Гордин, как былинный богатырь перед Алатырь-камнем, задумался: идти прямо или в стороны, и уверенно зашагал налево. Буквально через сто метров он увидел свежезасыпанную могилу с традиционной пирамидкой, увенчанной крестом, табличка на которой гласила, что здесь похоронен его отец (отчим). Несколько венков от родных и близких удостоверяли состоявшиеся недавно похороны.
Владимир Михайлович прислушался: вместо шума недавней погони послышалась мелодичная похоронная мелодия, чуть ли не Шопен, которую постепенно стали заглушать резко спорящие голоса. Владимир Михайлович вгляделся: вокруг сновали полупрозрачные светящиеся каким-то зеленоватым отливом фигуры, в которых он с ужасом узнал полузабытых родственников двоюродных братьев, сестер, тетку, дядьев, дедушку Григория Павловича, причем жестикуляция их была более активной, нежели жужжание голосов.
Гордин не то, чтобы испугался, но как-то перегорел, как электрическая лампочка, резко и внезапно вырубившись в полную невменяху. И уже его несли почему-то сестра с зятем, жившие на Западной Украине, вернее, не несли, а тащили волоком почти бесчувственное тело, как мясники заколотую только что свинью, деловито переговариваясь между собой. Зять повторял, что жить Гордин будет определенно, хотя ушибы непременно дадут себя знать. Сестра выказывала некоторое сочувствие, в то же время собираясь вколоть ему не то наркотик, не то болеутоляющее. И совсем далеко, непонятно зачем упрашивала их о пощаде заплаканная мать.
Владимир Михайлович воспринимал эти странные признаки другой жизни вполне индифирентно, он был готов к любой пытке, к похищению, к долгому подвальному заточению и даже усекновение конечности было бы сейчас для него безболезненно и безразлично.
Утром он очнулся на диване в гостиной своей матушки, на левом плече была отпечатана чья-то пятерня, левый бок болел, особенно подреберье. Сбросив простыню, Гордин прошествовал в кабинет задумчивости, босые ноги влажно шлепали по паркету. В квартире никого не было, только две кошки Васька и Муська - равнодушно взирали на гостя.

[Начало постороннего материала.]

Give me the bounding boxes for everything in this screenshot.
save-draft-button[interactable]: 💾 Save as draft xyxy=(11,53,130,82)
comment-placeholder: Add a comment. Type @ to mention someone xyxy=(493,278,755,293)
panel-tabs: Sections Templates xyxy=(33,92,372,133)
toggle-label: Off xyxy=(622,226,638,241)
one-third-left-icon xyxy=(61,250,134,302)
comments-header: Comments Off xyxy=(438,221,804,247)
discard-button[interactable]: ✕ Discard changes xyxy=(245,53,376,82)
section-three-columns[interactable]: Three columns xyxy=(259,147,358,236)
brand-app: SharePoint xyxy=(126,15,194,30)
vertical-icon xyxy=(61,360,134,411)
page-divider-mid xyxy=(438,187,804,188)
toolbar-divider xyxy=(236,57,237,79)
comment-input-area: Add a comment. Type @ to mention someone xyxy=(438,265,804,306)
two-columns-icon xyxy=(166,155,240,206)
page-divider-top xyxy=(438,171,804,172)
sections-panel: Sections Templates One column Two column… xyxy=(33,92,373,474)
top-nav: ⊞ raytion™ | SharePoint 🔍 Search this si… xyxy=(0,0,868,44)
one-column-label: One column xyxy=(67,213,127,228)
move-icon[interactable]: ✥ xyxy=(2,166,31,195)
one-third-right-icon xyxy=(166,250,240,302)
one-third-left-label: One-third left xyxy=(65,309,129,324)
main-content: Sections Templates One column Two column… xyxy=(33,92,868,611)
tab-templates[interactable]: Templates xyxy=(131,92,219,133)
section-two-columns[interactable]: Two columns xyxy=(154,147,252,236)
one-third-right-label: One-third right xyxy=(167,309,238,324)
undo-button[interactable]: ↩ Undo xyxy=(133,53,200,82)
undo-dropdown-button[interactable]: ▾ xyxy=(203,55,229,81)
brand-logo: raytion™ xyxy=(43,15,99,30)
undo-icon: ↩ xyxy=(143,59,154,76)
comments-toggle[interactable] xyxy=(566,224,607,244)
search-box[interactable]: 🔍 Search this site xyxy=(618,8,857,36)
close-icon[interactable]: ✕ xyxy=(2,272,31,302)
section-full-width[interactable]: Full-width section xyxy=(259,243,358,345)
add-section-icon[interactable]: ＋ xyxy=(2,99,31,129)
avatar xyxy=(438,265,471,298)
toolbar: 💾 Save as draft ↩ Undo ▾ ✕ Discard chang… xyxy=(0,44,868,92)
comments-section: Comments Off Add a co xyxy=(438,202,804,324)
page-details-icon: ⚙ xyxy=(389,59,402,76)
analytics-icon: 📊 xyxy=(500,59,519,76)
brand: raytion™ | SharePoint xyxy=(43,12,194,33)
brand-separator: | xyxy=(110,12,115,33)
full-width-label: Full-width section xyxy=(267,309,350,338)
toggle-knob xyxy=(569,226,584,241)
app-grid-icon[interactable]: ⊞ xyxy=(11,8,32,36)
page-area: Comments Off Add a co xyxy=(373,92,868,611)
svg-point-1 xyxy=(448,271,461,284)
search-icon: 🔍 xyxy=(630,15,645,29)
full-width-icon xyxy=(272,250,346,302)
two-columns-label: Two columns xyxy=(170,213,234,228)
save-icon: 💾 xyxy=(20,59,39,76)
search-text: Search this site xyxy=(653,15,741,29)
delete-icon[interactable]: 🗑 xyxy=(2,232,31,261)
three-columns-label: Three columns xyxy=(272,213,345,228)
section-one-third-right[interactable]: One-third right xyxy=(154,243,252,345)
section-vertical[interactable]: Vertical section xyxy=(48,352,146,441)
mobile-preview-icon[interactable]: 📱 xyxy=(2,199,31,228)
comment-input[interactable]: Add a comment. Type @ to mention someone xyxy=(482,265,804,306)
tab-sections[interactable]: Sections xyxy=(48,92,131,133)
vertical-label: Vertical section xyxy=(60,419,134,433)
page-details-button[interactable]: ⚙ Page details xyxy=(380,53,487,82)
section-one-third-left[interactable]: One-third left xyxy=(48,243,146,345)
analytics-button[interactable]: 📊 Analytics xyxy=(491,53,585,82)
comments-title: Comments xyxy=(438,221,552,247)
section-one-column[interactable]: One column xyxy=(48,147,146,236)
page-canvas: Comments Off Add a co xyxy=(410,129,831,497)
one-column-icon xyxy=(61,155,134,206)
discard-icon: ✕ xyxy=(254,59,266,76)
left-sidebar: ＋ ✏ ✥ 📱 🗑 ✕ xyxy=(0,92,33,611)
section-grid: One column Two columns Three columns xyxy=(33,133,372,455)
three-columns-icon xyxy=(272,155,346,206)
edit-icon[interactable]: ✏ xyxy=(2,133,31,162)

Посещение кладбища казалось Гордину то ли сном, то ли галлюцинацией, навеянной случайным разговором или чтением. Конечно, во сне ему нередко приходилось испытывать подобные калейдоскопические коллажионные ощущения и видения, но тогда всегда была явственно видна реальная ниточка отражения действительности, а замершие на всякий случай деревья и памятники, и свежевскопанная глинистая грядка могилы отца, засаженная искусственными и живыми цветами вперемежку - все говорило о внезапной фантасмагории. Владимир Михайлович, подобно набоковскому герою, посетившему однажды музей, тоже был готов рвать и выбрасывать (хотя он не был эмигрантом и перебежчиком) опасные бумаги, письмо от дочери из Парижа, которого не было (письма, а не Парижа), доллары, давно разрешенные к употреблению и к счастью не утратившие при проверке свой оптимистический цвет, иностранные сигареты, словом, всю псевдошпионскую чешую, которую необходимо сдирать и уничтожать на всякий пожарный, во-первых, не компрометируя литератора неумелыми занятиями бизнесом в постперестроечную мельцинскую эпоху; во-вторых, пребывание в одних трусах было почти идеальным состоянием для неурочного появления на малой родине, и хотя его ещё трясло от не совсем изжитых переживаний и заметных совпадений с уже указанным литературным двойником, держался он, пожалуй, молодцом.
7
Пора, давно пора вернуться на двадцать восемь лет назад, когда только завязывались начальные звенья обстоятельств и событий, определивших не только ход нашего романа, но и существенным образом повлиявших на жизнь бедного автора, сейчас беспомощно размышляющего над своей разбитой вдребезги судьбой.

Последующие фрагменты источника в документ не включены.